For these patients with motor disabilities, the device operates internally, being embedded in the chest of the patient with a wire connecting through the back of the neck to electrodes surgically implanted on the brain. Following surgery, patients would oftentimes have to make multiple visits to the hospital to have their devices fine-tuned, which could be burdensome for any patient, let alone those who live outside the area.
Dr. Kiarash Shahlaie, a professor in the department of neurological surgery practicing cranial surgery and conducting research at the UC Davis Center for Neuroscience, emphasized how NeuroSphere expands accessibility of health care to patients by just requiring them to have a Wi-Fi connection.
“For a hospital like UC Davis, which has such a big geographic catchment area, we’re the only academic medical center all the way up to the Oregon border,” Shahlaie said. “So we have patients that live hours and hours away that come here because we’re specialized, and we have this ability to to do these operations and implant these devices.

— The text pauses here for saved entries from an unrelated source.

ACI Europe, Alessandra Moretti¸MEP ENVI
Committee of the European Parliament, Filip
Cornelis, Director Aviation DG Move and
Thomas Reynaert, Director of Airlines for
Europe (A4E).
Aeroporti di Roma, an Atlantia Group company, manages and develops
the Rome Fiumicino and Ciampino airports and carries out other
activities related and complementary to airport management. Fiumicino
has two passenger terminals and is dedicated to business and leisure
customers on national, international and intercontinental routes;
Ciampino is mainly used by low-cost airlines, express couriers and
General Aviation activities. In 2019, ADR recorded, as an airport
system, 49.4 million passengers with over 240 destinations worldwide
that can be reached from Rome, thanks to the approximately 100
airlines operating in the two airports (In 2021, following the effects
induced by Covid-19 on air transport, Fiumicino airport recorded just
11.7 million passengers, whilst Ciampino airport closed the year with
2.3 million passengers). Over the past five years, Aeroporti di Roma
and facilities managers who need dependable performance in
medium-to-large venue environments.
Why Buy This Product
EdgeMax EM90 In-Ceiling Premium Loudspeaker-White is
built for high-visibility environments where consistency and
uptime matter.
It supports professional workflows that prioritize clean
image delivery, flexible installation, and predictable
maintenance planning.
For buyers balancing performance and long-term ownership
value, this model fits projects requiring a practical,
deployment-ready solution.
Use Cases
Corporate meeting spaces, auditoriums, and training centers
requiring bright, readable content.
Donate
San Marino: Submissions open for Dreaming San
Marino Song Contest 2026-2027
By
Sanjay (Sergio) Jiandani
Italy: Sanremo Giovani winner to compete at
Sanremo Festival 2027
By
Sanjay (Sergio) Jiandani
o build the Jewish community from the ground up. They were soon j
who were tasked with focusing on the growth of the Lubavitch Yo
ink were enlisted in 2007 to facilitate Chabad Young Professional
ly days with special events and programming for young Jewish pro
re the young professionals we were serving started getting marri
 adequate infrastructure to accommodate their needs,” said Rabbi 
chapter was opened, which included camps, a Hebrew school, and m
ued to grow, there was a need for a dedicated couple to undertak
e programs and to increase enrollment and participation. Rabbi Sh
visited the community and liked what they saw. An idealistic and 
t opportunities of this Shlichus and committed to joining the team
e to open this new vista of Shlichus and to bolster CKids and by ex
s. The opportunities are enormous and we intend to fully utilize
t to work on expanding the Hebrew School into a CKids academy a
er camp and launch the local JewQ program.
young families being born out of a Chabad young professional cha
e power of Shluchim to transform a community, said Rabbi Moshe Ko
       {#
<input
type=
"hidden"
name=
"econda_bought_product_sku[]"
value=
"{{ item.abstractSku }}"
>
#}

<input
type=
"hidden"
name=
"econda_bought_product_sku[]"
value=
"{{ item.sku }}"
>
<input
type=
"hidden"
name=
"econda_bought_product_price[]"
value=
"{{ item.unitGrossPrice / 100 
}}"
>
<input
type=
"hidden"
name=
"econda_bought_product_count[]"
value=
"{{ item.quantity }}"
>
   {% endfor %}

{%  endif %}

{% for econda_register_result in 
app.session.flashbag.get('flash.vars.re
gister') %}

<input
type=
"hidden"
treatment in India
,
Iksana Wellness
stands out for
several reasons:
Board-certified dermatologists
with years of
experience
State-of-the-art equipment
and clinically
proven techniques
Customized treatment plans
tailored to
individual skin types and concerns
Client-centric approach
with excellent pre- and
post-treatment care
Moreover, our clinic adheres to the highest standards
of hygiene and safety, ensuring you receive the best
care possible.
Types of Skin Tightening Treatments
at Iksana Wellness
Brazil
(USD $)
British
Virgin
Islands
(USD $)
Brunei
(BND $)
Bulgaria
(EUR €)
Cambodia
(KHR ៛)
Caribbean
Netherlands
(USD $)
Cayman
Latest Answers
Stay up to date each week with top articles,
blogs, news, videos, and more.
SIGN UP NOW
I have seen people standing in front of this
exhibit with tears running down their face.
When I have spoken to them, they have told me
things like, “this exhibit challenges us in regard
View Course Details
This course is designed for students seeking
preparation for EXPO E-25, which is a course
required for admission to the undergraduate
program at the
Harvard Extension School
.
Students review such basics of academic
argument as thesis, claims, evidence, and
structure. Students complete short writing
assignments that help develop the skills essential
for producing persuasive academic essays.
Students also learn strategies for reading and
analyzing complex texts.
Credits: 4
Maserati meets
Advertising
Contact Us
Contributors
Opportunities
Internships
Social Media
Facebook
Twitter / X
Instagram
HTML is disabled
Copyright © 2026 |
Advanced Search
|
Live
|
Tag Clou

Some of the devices require pretty frequent visits early on, especially if you want to really fine-tune it, so this platform is pretty exciting because it allows us to treat patients anywhere in the world. As long as we can get online and get access to their device, we can have a visit with them.”
Dr. Lin Zhang, a clinical professor in the department of neurology and the co-director of the DBS program, further described the convenience of NeuroSphere for both health care providers and patients.
“The significance is being able to give the patients the convenience to not have to come to the clinic and to be able to receive the same level of care as if they were here in person, at home,” Zhang said.
During the pandemic, the expansion of telehealth with NeuroSphere is a big step toward enabling access to health care for many who cannot travel or fear in-person visits at hospitals. Shahlaie provided a glimpse of how NeuroSphere might shape the future of healthcare with smarter and precise technology.
“We think these devices are going to get smaller, so we certainly anticipate the implants to get smaller,” Shahlaie said. “They’re certainly getting smarter, meaning that the systems that used to all be open-loop, kind of just stimulating [the brain] blindly all day long, are now becoming closed-loop. They have an input and a decision to stimulate the brain, and so we anticipate some degree of AI, where computers have algorithms and they get better and better over time to modulate the brain more effectively, since every brain is going to be different.”